Why the shift happened
Three things came together in 2024–2025. First, LLMs got good enough at structured extraction — that is, reliably turning messy text into clean fields like price or title. The NEXT-EVAL benchmark showed F1 > 0.95 (F1 is an accuracy score from 0 to 1) when the input is properly formatted. Second, token costs dropped — you pay LLMs per token (a token is roughly a word-piece), and Markdown output uses about 67% fewer tokens than raw HTML, which adds up fast across thousands of pages. Third, MCP (Model Context Protocol) shipped — a standard way to hand tools to an AI, so Claude, Cursor, and Codex can scrape directly with no code on the LLM side. The result is a workflow where you describe the data once and the pipeline keeps working even when a site is redesigned.
The leading tools
Firecrawl — a hosted service you can also run yourself. You give it a URL and it returns clean Markdown or JSON. Its FIRE-1 agent navigates JavaScript-heavy sites on its own, and an /interact endpoint can click buttons and fill forms. It plugs straight into LangChain and LlamaIndex (popular AI app frameworks). 500 free scrapes/month. Used by SAP, Zapier, Deloitte.

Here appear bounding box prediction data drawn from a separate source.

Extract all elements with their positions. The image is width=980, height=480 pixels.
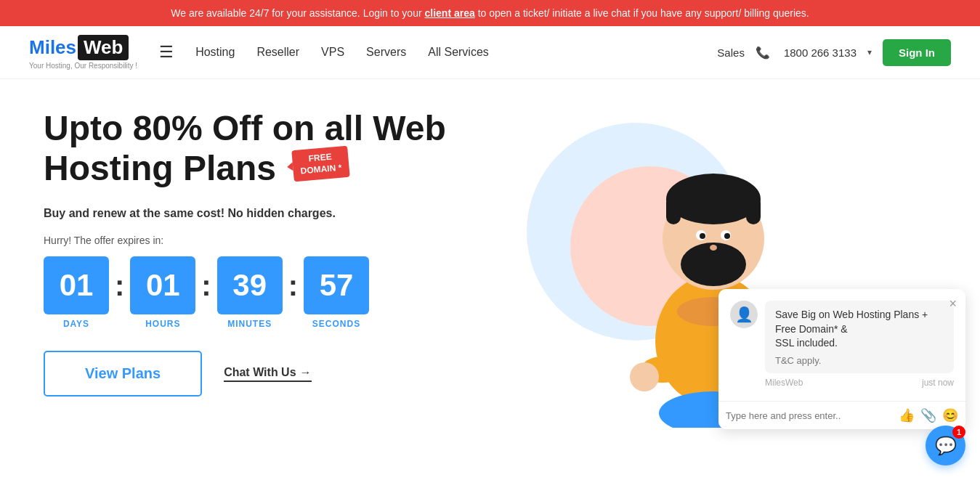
sales-label: Sales (717, 46, 745, 59)
svg-point-9 (724, 233, 730, 239)
chat-body: 👤 Save Big on Web Hosting Plans + Free D… (718, 289, 965, 401)
countdown-hours-unit: HOURS (145, 319, 180, 329)
sign-in-button[interactable]: Sign In (883, 39, 951, 66)
hero-title: Upto 80% Off on all Web Hosting Plans FR… (44, 108, 446, 188)
header: Miles Web Your Hosting, Our Responsibili… (0, 26, 980, 79)
chat-sender: MilesWeb just now (765, 378, 954, 388)
banner-text2: to open a ticket/ initiate a live chat i… (478, 7, 809, 19)
logo-tagline: Your Hosting, Our Responsibility ! (29, 62, 137, 70)
countdown-days-unit: DAYS (63, 319, 89, 329)
chat-attach-button[interactable]: 📎 (920, 407, 936, 423)
chat-message-row: 👤 Save Big on Web Hosting Plans + Free D… (730, 301, 954, 388)
logo-web: Web (78, 35, 129, 60)
hero-title-line2: Hosting Plans (44, 149, 276, 187)
hero-subtitle: Buy and renew at the same cost! No hidde… (44, 207, 490, 220)
chat-bubble: Save Big on Web Hosting Plans + Free Dom… (765, 301, 954, 373)
chat-emoji-button[interactable]: 😊 (942, 407, 958, 423)
chat-time: just now (922, 378, 954, 388)
countdown-sep-2: : (201, 271, 211, 300)
chat-badge: 1 (952, 426, 965, 439)
countdown-sep-1: : (115, 271, 124, 300)
countdown-timer: 01 DAYS : 01 HOURS : 39 MINUTES : 57 SEC… (44, 256, 490, 329)
logo[interactable]: Miles Web Your Hosting, Our Responsibili… (29, 35, 137, 70)
chat-close-button[interactable]: × (949, 296, 957, 312)
free-domain-tag: FREE DOMAIN * (292, 146, 350, 182)
client-area-link[interactable]: client area (424, 7, 474, 19)
countdown-sep-3: : (288, 271, 298, 300)
chat-link-arrow: → (300, 366, 312, 379)
chat-input-field[interactable] (726, 410, 893, 421)
svg-point-13 (630, 362, 659, 391)
hero-left: Upto 80% Off on all Web Hosting Plans FR… (44, 108, 490, 442)
chat-bubble-button[interactable]: 💬 1 (926, 426, 965, 457)
chat-input-row: 👍 📎 😊 (718, 401, 965, 429)
phone-icon: 📞 (756, 46, 770, 60)
main-nav: Hosting Reseller VPS Servers All Service… (195, 46, 717, 59)
countdown-minutes-value: 39 (217, 256, 283, 314)
svg-point-8 (700, 233, 705, 239)
chat-avatar: 👤 (730, 301, 758, 328)
chat-link-label: Chat With Us (224, 366, 296, 379)
countdown-minutes: 39 MINUTES (217, 256, 283, 329)
header-right: Sales 📞 1800 266 3133 ▾ Sign In (717, 39, 951, 66)
countdown-minutes-unit: MINUTES (227, 319, 272, 329)
countdown-label: Hurry! The offer expires in: (44, 235, 490, 246)
countdown-hours-value: 01 (130, 256, 195, 314)
svg-rect-4 (746, 195, 761, 224)
chat-avatar-emoji: 👤 (735, 306, 753, 323)
nav-vps[interactable]: VPS (321, 46, 344, 59)
view-plans-button[interactable]: View Plans (44, 351, 202, 396)
svg-rect-3 (666, 195, 681, 224)
chat-widget: × 👤 Save Big on Web Hosting Plans + Free… (718, 289, 965, 429)
cta-row: View Plans Chat With Us → (44, 351, 490, 396)
logo-miles: Miles (29, 36, 76, 59)
phone-number[interactable]: 1800 266 3133 (784, 46, 857, 59)
chat-with-us-link[interactable]: Chat With Us → (224, 366, 311, 382)
top-banner: We are available 24/7 for your assistanc… (0, 0, 980, 26)
chat-tc-text: T&C apply. (775, 355, 944, 366)
free-domain-line1: FREE (308, 152, 332, 164)
banner-text1: We are available 24/7 for your assistanc… (171, 7, 424, 19)
countdown-seconds: 57 SECONDS (304, 256, 369, 329)
svg-point-10 (710, 245, 717, 251)
countdown-seconds-value: 57 (304, 256, 369, 314)
nav-all-services[interactable]: All Services (428, 46, 489, 59)
free-domain-line2: DOMAIN * (300, 162, 342, 176)
chat-like-button[interactable]: 👍 (899, 407, 915, 423)
hamburger-menu-icon[interactable]: ☰ (159, 43, 174, 62)
phone-dropdown-icon[interactable]: ▾ (867, 47, 872, 57)
hero-title-line1: Upto 80% Off on all Web (44, 109, 446, 147)
nav-hosting[interactable]: Hosting (195, 46, 235, 59)
countdown-hours: 01 HOURS (130, 256, 195, 329)
chat-bubble-icon: 💬 (935, 436, 957, 456)
countdown-days-value: 01 (44, 256, 109, 314)
countdown-seconds-unit: SECONDS (312, 319, 360, 329)
countdown-days: 01 DAYS (44, 256, 109, 329)
nav-reseller[interactable]: Reseller (256, 46, 299, 59)
nav-servers[interactable]: Servers (366, 46, 406, 59)
chat-message-text: Save Big on Web Hosting Plans + Free Dom… (775, 308, 944, 351)
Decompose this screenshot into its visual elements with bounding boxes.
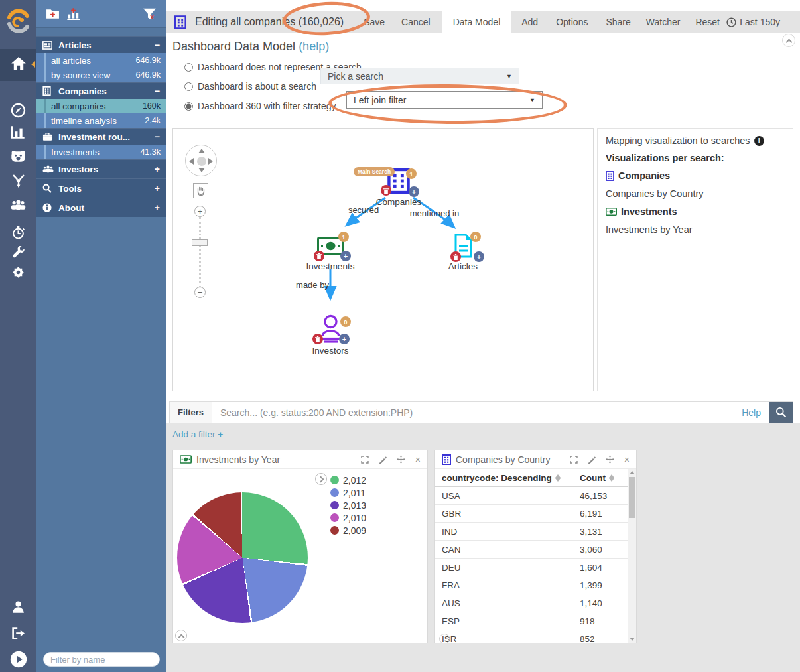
nav-section-tools[interactable]: Tools + (36, 178, 166, 198)
radio-about-search[interactable] (184, 82, 193, 91)
remove-node-button[interactable] (314, 251, 324, 261)
zoom-slider-handle[interactable] (192, 239, 208, 246)
remove-node-button[interactable] (450, 251, 461, 262)
filters-label[interactable]: Filters (170, 402, 212, 423)
table-row[interactable]: AUS1,140 (435, 594, 628, 612)
new-dashboard-icon[interactable] (66, 8, 81, 23)
management-gear-icon[interactable] (0, 265, 36, 279)
query-search-input[interactable] (212, 402, 742, 423)
table-row[interactable]: ISR852 (435, 630, 628, 643)
sentinl-bear-icon[interactable] (0, 150, 36, 163)
legend-item[interactable]: 2,009 (330, 524, 366, 537)
watcher-button[interactable]: Watcher (646, 17, 681, 27)
info-icon[interactable]: i (754, 136, 764, 146)
pan-right-icon[interactable] (208, 158, 213, 165)
add-a-filter-link[interactable]: Add a filter + (172, 429, 223, 439)
new-dashboard-group-icon[interactable] (46, 8, 60, 22)
section-toggle[interactable]: + (155, 202, 160, 213)
add-relation-button[interactable]: + (340, 251, 351, 261)
collapse-sidebar-arrow[interactable] (31, 61, 35, 68)
pick-a-search-select[interactable]: Pick a search ▼ (320, 68, 519, 84)
section-toggle[interactable]: − (155, 131, 160, 142)
nav-section-articles[interactable]: Articles − (36, 36, 166, 53)
add-relation-button[interactable]: + (409, 186, 419, 197)
search-submit-button[interactable] (769, 402, 793, 423)
scheduler-timer-icon[interactable] (0, 226, 36, 239)
share-button[interactable]: Share (606, 17, 630, 27)
zoom-slider-track[interactable] (199, 217, 201, 288)
nav-item-all-companies[interactable]: all companies 160k (36, 99, 166, 113)
column-header-count[interactable]: Count (580, 473, 614, 483)
pan-down-icon[interactable] (198, 168, 205, 172)
legend-expand-button[interactable] (315, 473, 327, 485)
fullscreen-icon[interactable] (361, 456, 369, 464)
section-toggle[interactable]: − (155, 86, 160, 96)
add-button[interactable]: Add (521, 17, 538, 27)
user-profile-icon[interactable] (0, 600, 36, 613)
pan-left-icon[interactable] (189, 158, 194, 165)
remove-all-filters-icon[interactable]: x (143, 8, 157, 23)
fullscreen-icon[interactable] (570, 456, 578, 464)
legend-item[interactable]: 2,011 (330, 486, 366, 499)
column-header-countrycode[interactable]: countrycode: Descending (442, 473, 552, 483)
legend-item[interactable]: 2,012 (330, 474, 366, 486)
nav-section-investment-rounds[interactable]: Investment rou... − (36, 128, 166, 145)
nav-section-investors[interactable]: Investors + (36, 159, 166, 178)
table-row[interactable]: GBR6,191 (435, 505, 628, 523)
table-row[interactable]: ESP918 (435, 612, 628, 630)
reset-button[interactable]: Reset (695, 17, 720, 27)
drag-mode-hand-button[interactable] (193, 183, 208, 198)
legend-item[interactable]: 2,013 (330, 499, 366, 511)
mapping-viz-investments-by-year[interactable]: Investments by Year (606, 224, 785, 235)
nav-item-all-articles[interactable]: all articles 646.9k (36, 53, 166, 68)
nav-section-about[interactable]: About + (36, 198, 166, 217)
access-control-users-icon[interactable] (0, 200, 36, 210)
add-relation-button[interactable]: + (339, 334, 350, 344)
scrollbar-thumb[interactable] (629, 477, 635, 518)
visualize-chart-icon[interactable] (0, 126, 36, 139)
cancel-button[interactable]: Cancel (401, 17, 431, 27)
collapse-data-model-button[interactable] (782, 34, 795, 47)
move-icon[interactable] (397, 455, 405, 464)
help-link[interactable]: (help) (299, 40, 329, 53)
filter-strategy-select[interactable]: Left join filter ▼ (346, 91, 543, 109)
section-toggle[interactable]: − (155, 40, 160, 50)
zoom-out-button[interactable]: − (194, 287, 206, 298)
dashboard-filter-input[interactable] (43, 652, 160, 667)
edit-pencil-icon[interactable] (588, 456, 596, 464)
tab-data-model[interactable]: Data Model (442, 11, 512, 33)
discover-compass-icon[interactable] (0, 103, 36, 118)
nav-item-by-source-view[interactable]: by source view 646.9k (36, 68, 166, 82)
add-relation-button[interactable]: + (474, 251, 484, 262)
legend-item[interactable]: 2,010 (330, 511, 366, 524)
graph-browser-icon[interactable] (0, 174, 36, 188)
radio-dashboard-360[interactable] (184, 102, 193, 111)
dev-tools-wrench-icon[interactable] (0, 246, 36, 259)
sort-icon[interactable] (609, 474, 614, 482)
pan-up-icon[interactable] (198, 149, 205, 153)
mapping-viz-companies-by-country[interactable]: Companies by Country (606, 188, 785, 199)
spy-panel-button[interactable] (175, 630, 187, 641)
section-toggle[interactable]: + (155, 183, 160, 194)
siren-logo[interactable] (3, 7, 33, 41)
section-toggle[interactable]: + (155, 164, 160, 174)
pie-chart[interactable] (177, 492, 308, 623)
remove-node-button[interactable] (312, 334, 323, 344)
close-icon[interactable]: × (624, 455, 630, 464)
scroll-up-icon[interactable] (630, 471, 635, 474)
options-button[interactable]: Options (556, 17, 588, 27)
move-icon[interactable] (606, 455, 614, 464)
edit-pencil-icon[interactable] (379, 456, 387, 464)
save-button[interactable]: Save (364, 17, 385, 27)
radio-no-search[interactable] (184, 63, 193, 72)
query-help-link[interactable]: Help (742, 407, 761, 418)
zoom-in-button[interactable]: + (194, 206, 206, 217)
time-range-picker[interactable]: Last 150y (726, 17, 780, 27)
table-row[interactable]: USA46,153 (435, 487, 628, 505)
spy-panel-button[interactable] (439, 634, 450, 643)
nav-item-investments[interactable]: Investments 41.3k (36, 145, 166, 159)
nav-section-companies[interactable]: Companies − (36, 82, 166, 99)
scroll-down-icon[interactable] (630, 638, 635, 641)
table-scrollbar[interactable] (628, 469, 636, 643)
play-help-icon[interactable] (0, 651, 36, 668)
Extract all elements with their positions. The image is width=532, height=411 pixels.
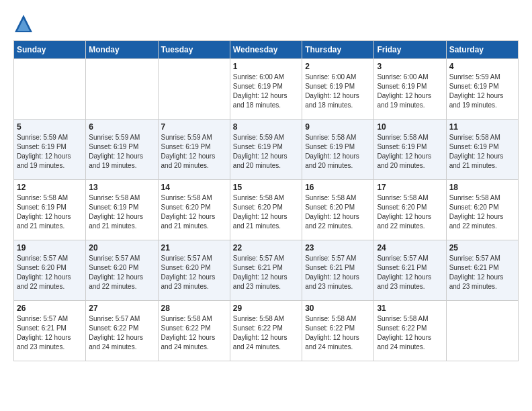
day-number: 16 — [305, 183, 371, 192]
header-cell-wednesday: Wednesday — [230, 41, 302, 59]
day-info: Sunrise: 5:59 AM Sunset: 6:19 PM Dayligh… — [233, 133, 299, 171]
day-info: Sunrise: 6:00 AM Sunset: 6:19 PM Dayligh… — [233, 73, 299, 110]
calendar-week-4: 19Sunrise: 5:57 AM Sunset: 6:20 PM Dayli… — [14, 240, 519, 301]
day-info: Sunrise: 5:58 AM Sunset: 6:19 PM Dayligh… — [17, 193, 83, 231]
header-row: SundayMondayTuesdayWednesdayThursdayFrid… — [14, 41, 519, 59]
calendar-cell: 2Sunrise: 6:00 AM Sunset: 6:19 PM Daylig… — [302, 59, 374, 120]
day-number: 27 — [89, 304, 154, 313]
calendar-cell: 16Sunrise: 5:58 AM Sunset: 6:20 PM Dayli… — [302, 180, 374, 240]
calendar-cell: 20Sunrise: 5:57 AM Sunset: 6:20 PM Dayli… — [86, 240, 158, 301]
calendar-header: SundayMondayTuesdayWednesdayThursdayFrid… — [14, 41, 519, 59]
day-number: 29 — [233, 304, 299, 313]
day-number: 8 — [233, 122, 299, 132]
calendar-table: SundayMondayTuesdayWednesdayThursdayFrid… — [13, 40, 519, 361]
day-number: 13 — [89, 183, 154, 192]
calendar-cell: 6Sunrise: 5:59 AM Sunset: 6:19 PM Daylig… — [86, 120, 158, 180]
day-info: Sunrise: 5:57 AM Sunset: 6:20 PM Dayligh… — [161, 254, 227, 291]
header-cell-tuesday: Tuesday — [158, 41, 230, 59]
calendar-cell: 31Sunrise: 5:58 AM Sunset: 6:22 PM Dayli… — [374, 301, 446, 361]
day-info: Sunrise: 5:58 AM Sunset: 6:22 PM Dayligh… — [233, 314, 299, 352]
calendar-cell: 22Sunrise: 5:57 AM Sunset: 6:21 PM Dayli… — [230, 240, 302, 301]
day-number: 25 — [449, 243, 515, 253]
day-number: 3 — [377, 62, 443, 71]
logo-icon — [13, 13, 34, 34]
calendar-cell: 11Sunrise: 5:58 AM Sunset: 6:19 PM Dayli… — [446, 120, 518, 180]
calendar-cell: 14Sunrise: 5:58 AM Sunset: 6:20 PM Dayli… — [158, 180, 230, 240]
day-info: Sunrise: 5:57 AM Sunset: 6:22 PM Dayligh… — [89, 314, 154, 352]
calendar-week-1: 1Sunrise: 6:00 AM Sunset: 6:19 PM Daylig… — [14, 59, 519, 120]
day-number: 31 — [377, 304, 443, 313]
day-number: 22 — [233, 243, 299, 253]
day-number: 7 — [161, 122, 227, 132]
page-header — [13, 13, 519, 34]
logo — [13, 13, 36, 34]
day-info: Sunrise: 5:58 AM Sunset: 6:20 PM Dayligh… — [233, 193, 299, 231]
day-number: 9 — [305, 122, 371, 132]
calendar-cell: 21Sunrise: 5:57 AM Sunset: 6:20 PM Dayli… — [158, 240, 230, 301]
day-number: 6 — [89, 122, 154, 132]
day-info: Sunrise: 5:57 AM Sunset: 6:21 PM Dayligh… — [305, 254, 371, 291]
calendar-cell: 19Sunrise: 5:57 AM Sunset: 6:20 PM Dayli… — [14, 240, 86, 301]
day-number: 21 — [161, 243, 227, 253]
calendar-cell: 4Sunrise: 5:59 AM Sunset: 6:19 PM Daylig… — [446, 59, 518, 120]
day-number: 26 — [17, 304, 83, 313]
calendar-week-3: 12Sunrise: 5:58 AM Sunset: 6:19 PM Dayli… — [14, 180, 519, 240]
calendar-week-5: 26Sunrise: 5:57 AM Sunset: 6:21 PM Dayli… — [14, 301, 519, 361]
day-info: Sunrise: 5:59 AM Sunset: 6:19 PM Dayligh… — [17, 133, 83, 171]
calendar-body: 1Sunrise: 6:00 AM Sunset: 6:19 PM Daylig… — [14, 59, 519, 361]
calendar-cell: 27Sunrise: 5:57 AM Sunset: 6:22 PM Dayli… — [86, 301, 158, 361]
calendar-cell — [14, 59, 86, 120]
calendar-cell: 15Sunrise: 5:58 AM Sunset: 6:20 PM Dayli… — [230, 180, 302, 240]
calendar-cell: 28Sunrise: 5:58 AM Sunset: 6:22 PM Dayli… — [158, 301, 230, 361]
day-number: 24 — [377, 243, 443, 253]
calendar-cell: 26Sunrise: 5:57 AM Sunset: 6:21 PM Dayli… — [14, 301, 86, 361]
day-number: 1 — [233, 62, 299, 71]
day-info: Sunrise: 5:57 AM Sunset: 6:21 PM Dayligh… — [17, 314, 83, 352]
day-number: 17 — [377, 183, 443, 192]
calendar-cell: 10Sunrise: 5:58 AM Sunset: 6:19 PM Dayli… — [374, 120, 446, 180]
day-info: Sunrise: 5:58 AM Sunset: 6:19 PM Dayligh… — [89, 193, 154, 231]
calendar-cell: 9Sunrise: 5:58 AM Sunset: 6:19 PM Daylig… — [302, 120, 374, 180]
day-number: 19 — [17, 243, 83, 253]
calendar-cell: 23Sunrise: 5:57 AM Sunset: 6:21 PM Dayli… — [302, 240, 374, 301]
calendar-cell: 8Sunrise: 5:59 AM Sunset: 6:19 PM Daylig… — [230, 120, 302, 180]
day-number: 23 — [305, 243, 371, 253]
day-number: 2 — [305, 62, 371, 71]
day-number: 20 — [89, 243, 154, 253]
day-number: 10 — [377, 122, 443, 132]
calendar-cell — [158, 59, 230, 120]
day-info: Sunrise: 5:59 AM Sunset: 6:19 PM Dayligh… — [161, 133, 227, 171]
day-number: 11 — [449, 122, 515, 132]
day-number: 15 — [233, 183, 299, 192]
calendar-cell: 13Sunrise: 5:58 AM Sunset: 6:19 PM Dayli… — [86, 180, 158, 240]
calendar-cell: 18Sunrise: 5:58 AM Sunset: 6:20 PM Dayli… — [446, 180, 518, 240]
day-info: Sunrise: 5:58 AM Sunset: 6:20 PM Dayligh… — [377, 193, 443, 231]
day-info: Sunrise: 6:00 AM Sunset: 6:19 PM Dayligh… — [377, 73, 443, 110]
day-number: 30 — [305, 304, 371, 313]
calendar-cell: 12Sunrise: 5:58 AM Sunset: 6:19 PM Dayli… — [14, 180, 86, 240]
day-info: Sunrise: 5:59 AM Sunset: 6:19 PM Dayligh… — [449, 73, 515, 110]
calendar-cell — [446, 301, 518, 361]
day-info: Sunrise: 5:58 AM Sunset: 6:20 PM Dayligh… — [449, 193, 515, 231]
day-info: Sunrise: 5:58 AM Sunset: 6:19 PM Dayligh… — [305, 133, 371, 171]
calendar-cell: 24Sunrise: 5:57 AM Sunset: 6:21 PM Dayli… — [374, 240, 446, 301]
calendar-cell: 30Sunrise: 5:58 AM Sunset: 6:22 PM Dayli… — [302, 301, 374, 361]
calendar-cell: 3Sunrise: 6:00 AM Sunset: 6:19 PM Daylig… — [374, 59, 446, 120]
day-info: Sunrise: 5:57 AM Sunset: 6:21 PM Dayligh… — [233, 254, 299, 291]
calendar-cell: 29Sunrise: 5:58 AM Sunset: 6:22 PM Dayli… — [230, 301, 302, 361]
day-info: Sunrise: 5:58 AM Sunset: 6:22 PM Dayligh… — [305, 314, 371, 352]
calendar-cell — [86, 59, 158, 120]
day-info: Sunrise: 5:58 AM Sunset: 6:20 PM Dayligh… — [161, 193, 227, 231]
day-info: Sunrise: 5:58 AM Sunset: 6:19 PM Dayligh… — [377, 133, 443, 171]
day-number: 28 — [161, 304, 227, 313]
day-number: 5 — [17, 122, 83, 132]
day-number: 12 — [17, 183, 83, 192]
calendar-cell: 7Sunrise: 5:59 AM Sunset: 6:19 PM Daylig… — [158, 120, 230, 180]
day-info: Sunrise: 5:57 AM Sunset: 6:20 PM Dayligh… — [89, 254, 154, 291]
day-info: Sunrise: 5:58 AM Sunset: 6:22 PM Dayligh… — [377, 314, 443, 352]
day-info: Sunrise: 5:57 AM Sunset: 6:20 PM Dayligh… — [17, 254, 83, 291]
day-info: Sunrise: 5:58 AM Sunset: 6:20 PM Dayligh… — [305, 193, 371, 231]
header-cell-sunday: Sunday — [14, 41, 86, 59]
header-cell-monday: Monday — [86, 41, 158, 59]
day-number: 14 — [161, 183, 227, 192]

Crawl4AI — open source under the Apache 2.0 license, often called the "Scrapy of the LLM era". You run it on your own servers, and it supports Ollama so the AI model runs locally too. Its adaptive crawling learns a site's selectors over time. You keep full control of your data.
ScrapeGraphAI — you describe what you want, and an LLM builds and runs a graph-based extraction pipeline (a series of connected steps) to get it. It is self-healing: when a site's structure changes, you just re-describe what you need and it adapts.
The production pattern
Asking an LLM for data raw is too unreliable for real production use. Ask one for a price across 10,000 articles and you get $40, 40 dollars, "forty", and occasionally numbers it simply made up. The fix is schema-validated extraction with Pydantic + Instructor. A schema is just a definition of the exact shape you expect. You define that shape as a Pydantic model (Pydantic is a Python library that checks data against a defined type), then pass it to the LLM through Instructor, which makes the LLM return a typed object instead of free text. Instructor retries when the output does not match and throws away malformed results before they reach your pipeline. So if the LLM puts "competitive" in a salary field, validation fails, the call retries, and you end up with either a real number or None — never garbage.
Sometimes the old-school approach still wins. At large scale on a fixed schema (10M+ documents, e-commerce / classifieds), classical NLP — spaCy NER (named entity recognition: spotting things like names, prices, dates) plus dependency parsing — costs effectively nothing after the model loads and runs in under a millisecond per item. The common production setup is a hybrid: use classical NLP to pre-filter and tag everything, and call the LLM only for the ambiguous cases.